PHOENIX — Martha McSally can keep John McCain’s Senate seat until at least the 2020 general election, a federal judge ruled late Thursday.
Judge Diane Humetewa rejected arguments that the U.S. Constitution requires there be a special election within a year — if not less — when there is a vacancy in a Senate seat.
She acknowledged that the Constitution allows a governor to fill a Senate seat on a “temporary” basis. And Humetewa said that 27 months will have elapsed between McCain’s death last August and the next regular election in 2020.
But the judge said there is nothing in the law that says 27 months is too long for a temporary appointment. And Humetewa said allowing Gov. Doug Ducey to put McSally into that office until the 2020 election does not infringe on the 17th Amendment of the U.S. Constitution that gives voters the right to choose their own senators.

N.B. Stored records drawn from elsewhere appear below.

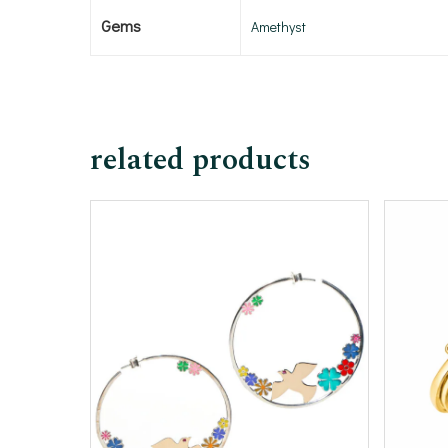
Gems
Amethyst
related products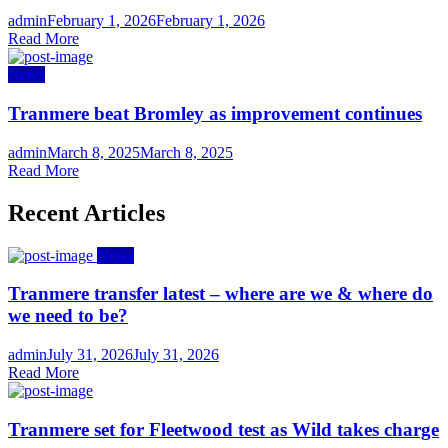
Author
Posted
admin
February 1, 2026
February 1, 2026
on
Read More
News
Tranmere beat Bromley as improvement continues
Author
Posted
admin
March 8, 2025
March 8, 2025
on
Read More
Recent Articles
News
Tranmere transfer latest – where are we & where do
we need to be?
Author
Posted
admin
July 31, 2026
July 31, 2026
on
Read More
Tranmere set for Fleetwood test as Wild takes charge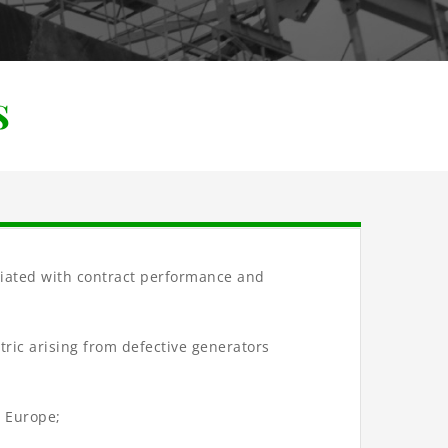
s
ociated with contract performance and
ctric arising from defective generators
d Europe;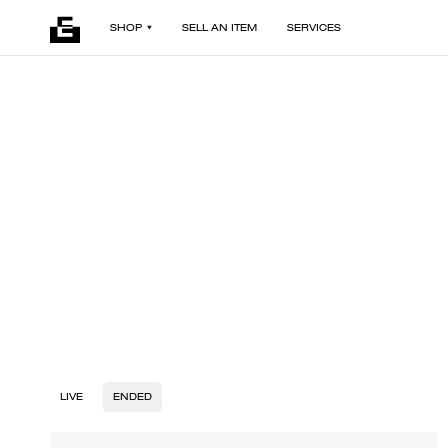
SHOP
SELL AN ITEM
SERVICES
LIVE
ENDED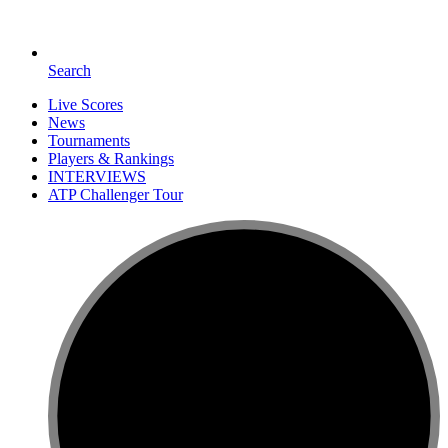
Search
Live Scores
News
Tournaments
Players & Rankings
INTERVIEWS
ATP Challenger Tour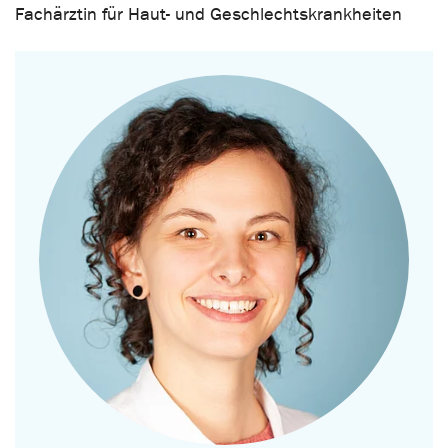
Fachärztin für Haut- und Geschlechtskrankheiten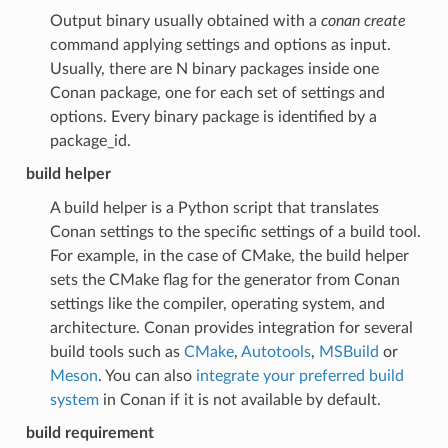
Output binary usually obtained with a
conan create
command applying settings and options as input.
Usually, there are N binary packages inside one
Conan package, one for each set of settings and
options. Every binary package is identified by a
package_id.
build helper
A build helper is a Python script that translates
Conan settings to the specific settings of a build tool.
For example, in the case of CMake, the build helper
sets the CMake flag for the generator from Conan
settings like the compiler, operating system, and
architecture. Conan provides integration for several
build tools such as
CMake
,
Autotools
,
MSBuild
or
Meson
. You can also
integrate your preferred build
system
in Conan if it is not available by default.
build requirement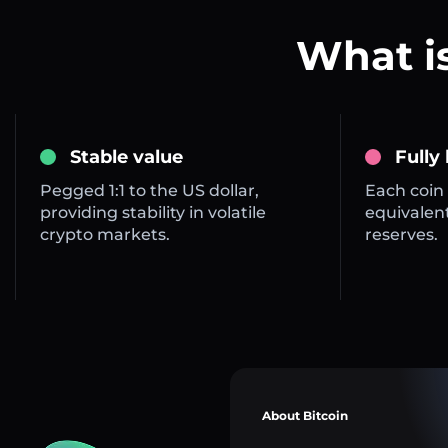
What i
Stable value
Fully
Pegged 1:1 to the US dollar,
Each coin 
providing stability in volatile
equivalent
crypto markets.
reserves.
About Bitcoin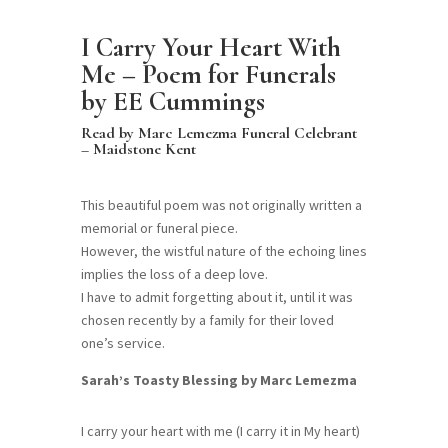
I Carry Your Heart With
Me – Poem for Funerals
by EE Cummings
Read by Marc Lemezma Funeral Celebrant
– Maidstone Kent
This beautiful poem was not originally written a
memorial or funeral piece.
However, the wistful nature of the echoing lines
implies the loss of a deep love.
I have to admit forgetting about it, until it was
chosen recently by a family for their loved
one’s service.
Sarah’s Toasty Blessing by Marc Lemezma
I carry your heart with me (I carry it in My heart)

In an extensive ruling, Humetewa also said any argument in favor of forcing a special election is overshadowed by all the reasons advanced by attorneys for Ducey not to have one.
For example, she said, allowing McSally to serve until 2020 — when she would have to run for the final two years of McCain’s six-year term — actually increases the right to vote. She cited figures advanced by Ducey’s lawyers that show that special elections have a much lower turnout than regular November elections.
“The court finds voter turnout to be an important state interest,” Humetewa wrote.
The judge also said the state is entitled to consider that it would cost money to have a special election.